Table of Contents
What Is a Nameserver?
Your domain contains files assigned to something called a DNS (Domain Name System) record. A nameserver functions as an indicator of where you can locate your domain’s DNS records.
Imagine yourself opening an internet browser (like Chrome or Mozilla) to visit a particular website. The process goes like this:
- You type the web address on the browser’s URL portion. The background DNS servers receive server details about your site through your domain registrar (the company where you bought your domain name);
- The nameservers activate, pointing out the location of the website’s DNS records;
- Next, your browser reads and identifies this information from the DNS;
- Once it is interpreted, you’ll be able to see the website that you entered being loaded onto the screen.
What is a DNS?
To better understand nameservers and why these functions matter, it would serve you well to take a quick look at domain name systems and what these mean for websites.

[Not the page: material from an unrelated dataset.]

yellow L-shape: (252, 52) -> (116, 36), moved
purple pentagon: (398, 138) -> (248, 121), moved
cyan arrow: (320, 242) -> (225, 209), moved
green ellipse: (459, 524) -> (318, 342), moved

Whenever you enter a domain name (i.e., “youwebsite.com,” “mywebsite.com,” etc.), your computer needs to convert the information into IP addresses (“18.104.22.168”). Your browser will then be able to locate and make sense of it.
The domain name system (DNS) takes this domain-name-turned-IP-address information into data that you, as the viewer, can navigate (as a complete website).
The DNS system consists of three major parts:
- The parent nameservers (there are only 13 parent nameservers worldwide).
- The company where you buy your domain (also known as the domain name registrar). Sometimes your domain is included in the hosting package – in that case, your host is your domain registrar. E.g., Web hosts like HostPapa, Hostinger, and GreenGeeks offer free a domain name with its plans.
- Your nameserver, an important piece of information if you plan to manipulate your DNS values
What Purpose Do Nameservers Serve?
The internet will only recognize your domain name if it has DNS records. If you’ve ever looked at the dashboard of your hosting provider (these are our top recommended web hosting providers in Australia and web hosts in Canada, just in case you haven’t made a decision yet), you’ll see things like “A,” “CNAME,” “MX,” and more. These are your DNS records.
Since domain names often move, the internet assigns nameservers to specific domain names. It quickly identifies which DNS record applies specifically to these locations.
How to Find a Domain’s Nameserver
Depending on your purpose, there are several methods for a user to search for a domain’s nameserver.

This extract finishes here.